Cosa contengono le bevande energetiche
Il loro scopo è quello di avere un effetto tonico su tutto l’organismo. Perciò i produttori aggiungono diversi ingredienti, tra cui la caffeina. Ma il dosaggio di tale sostanza può variare da marca a marca: si parla di un minimo di 50 mg per arrivare a dosi dieci volte superiori. Tuttavia, il problema non sembra riguardare solo la caffeina: affinché l’effetto sia altamente stimolante, infatti, viene aggiunto un vero e proprio cocktail di sostanze energizzanti. Il ginseng, per esempio, o la yerba mate, l’acai e il ginkgo biloba ma anche le metilxantine (diverse dalla caffeina), taurina e vitamine. Il tutto condito con elevate dosi di zuccheri. Se assunte una volta ogni tanto probabilmente non danno problemi, ma consumate spesso potrebbero provocare diversi danni alla nostra salute.

Disturbi neurologici
Le bevande che contengono dosi superiori a 50 mg di caffeina, potrebbero causare in alcune persone diversi problemi tra cui l’insonnia, l’agitazione e l’ansia – a volte seguite da depressione.
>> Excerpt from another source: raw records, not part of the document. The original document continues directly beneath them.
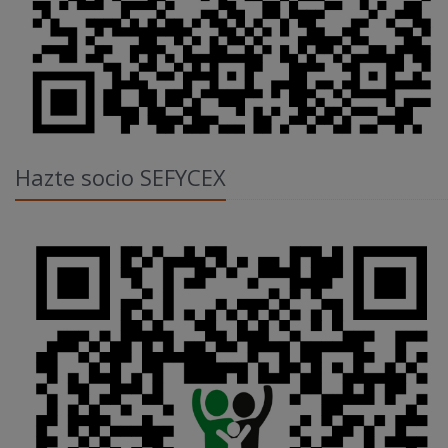
Hazte socio SEFYCEX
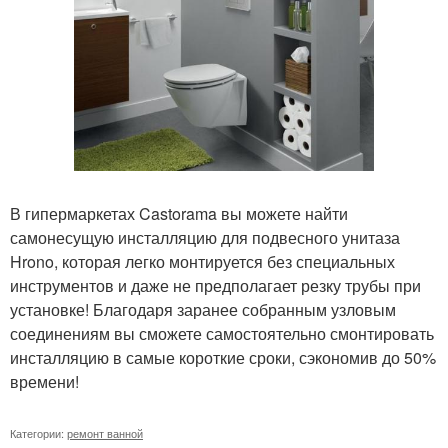
В гипермаркетах Castorama вы можете найти
самонесущую инсталляцию для подвесного унитаза
Hrono, которая легко монтируется без специальных
инструментов и даже не предполагает резку трубы при
установке! Благодаря заранее собранным узловым
соединениям вы сможете самостоятельно смонтировать
инсталляцию в самые короткие сроки, сэкономив до 50%
времени!
Категории:
ремонт ванной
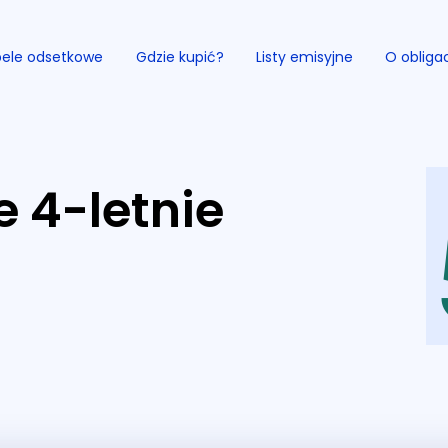
ele odsetkowe
Gdzie kupić?
Listy emisyjne
O obliga
e 4-letnie
Przejdź do serwisu.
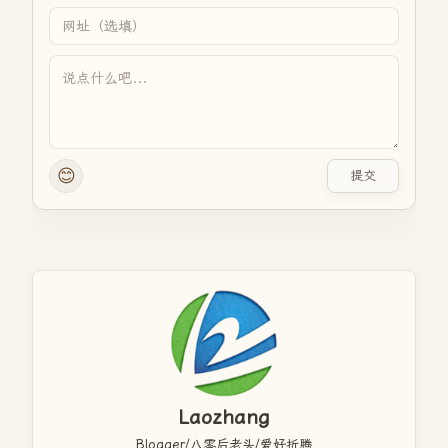
😊
提交
Laozhang
Blogger/八零后老头/爱好折腾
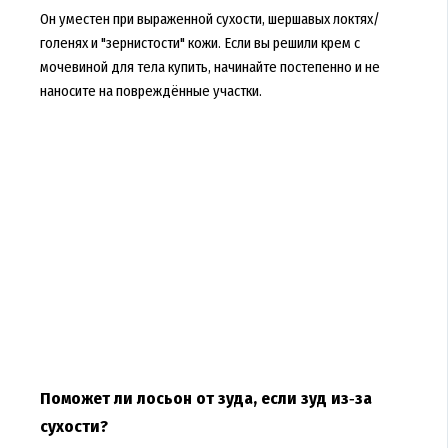
Он уместен при выраженной сухости, шершавых локтях/
голенях и "зернистости" кожи. Если вы решили крем с
мочевиной для тела купить, начинайте постепенно и не
наносите на повреждённые участки.
Поможет ли лосьон от зуда, если зуд из‑за
сухости?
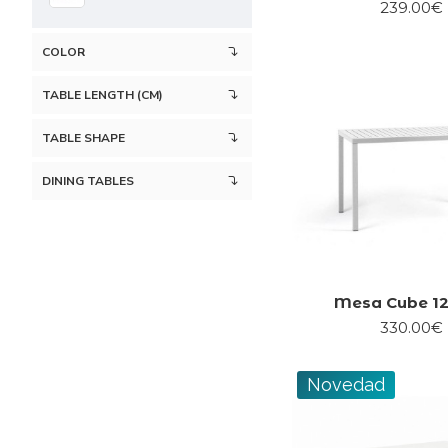
239.00€
COLOR
TABLE LENGTH (CM)
TABLE SHAPE
DINING TABLES
Mesa Cube 1
330.00€
Novedad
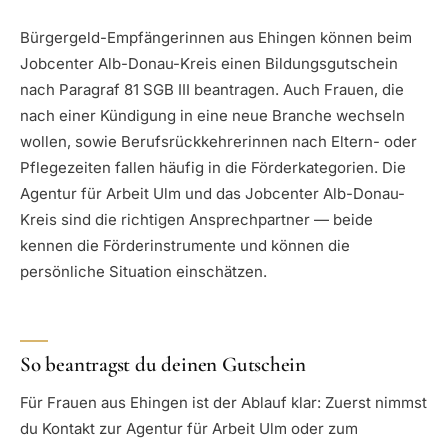
Bürgergeld-Empfängerinnen aus Ehingen können beim
Jobcenter Alb-Donau-Kreis einen Bildungsgutschein
nach Paragraf 81 SGB III beantragen. Auch Frauen, die
nach einer Kündigung in eine neue Branche wechseln
wollen, sowie Berufsrückkehrerinnen nach Eltern- oder
Pflegezeiten fallen häufig in die Förderkategorien. Die
Agentur für Arbeit Ulm und das Jobcenter Alb-Donau-
Kreis sind die richtigen Ansprechpartner — beide
kennen die Förderinstrumente und können die
persönliche Situation einschätzen.
So beantragst du deinen Gutschein
Für Frauen aus Ehingen ist der Ablauf klar: Zuerst nimmst
du Kontakt zur Agentur für Arbeit Ulm oder zum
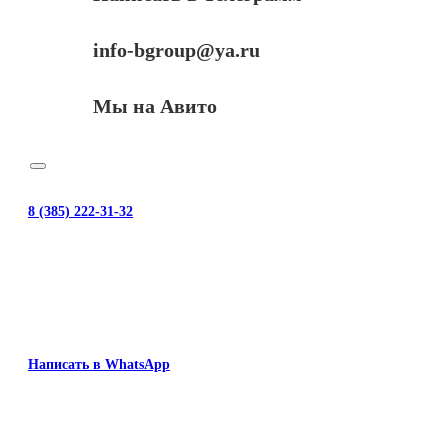
info-bgroup@ya.ru
Мы на Авито
8 (385) 222-31-32
Написать в WhatsApp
Ma si possono evidenziare anche forti spasmi muscolari, mal di testa, disturbi gastrointestinali o problematiche decisamente più severe come allucinazioni e crisi epilettiche.

Diabete
Le bevande energetiche contengono dosi elevate di glucosio, fruttosio, sciroppo di mais o edulcoranti potenzialmente nocivi per i livelli di glicemia. Ma non solo: tali ingredienti aumentano il rischio di sviluppare – oltre che il diabete di tipo 2 – anche l’obesità. Gli zuccheri, infatti, diminuiscono l’attività positiva del microbiota intestinale dando luogo alla formazione di batteri che aumentano il rischio di incappare in pericolose sindromi metaboliche.

Pericolo per cuore e arterie
Sono molti gli studi che hanno evidenziato i rischi delle bevande energetiche sull’apparato cardiovascolare. Tra questi un forte aumento della frequenza cardiaca e della pressione arteriosa subito dopo il consumo. In alcuni soggetti, a lungo andare, potrebbero anche causare aritmie ventricolari, fibrillazione arteriosa e persino infarto. Alcune ricerche ritengono invece che questo genere di prodotti causi la riduzione delle funzioni endoteliali, una maggior aggregazione piastrinica e, di conseguenza, anche un possibile ictus. Se assunte in eccesso si può assistere a una dilatazione arteriosa e alla rottura di un aneurisma.

Disidratazione e patologie renali
Contenendo grandi quantità di caffeina e xantine, le bevande energetiche potrebbero causare un’iperattività renale, seguita da una smisurata diuresi e, di conseguenza, disidratazione. Ricordiamo che anche l’eliminazione eccessiva di sodio attraverso l’urina può causare danni cardiovascolari. Infine, sono stati riportati casi di lesioni renali provocate da un consumo frequente di bevande energizzanti. Insomma, se proprio amiamo le bevande energizzanti meglio consumarle con moderazione e in maniera discontinua.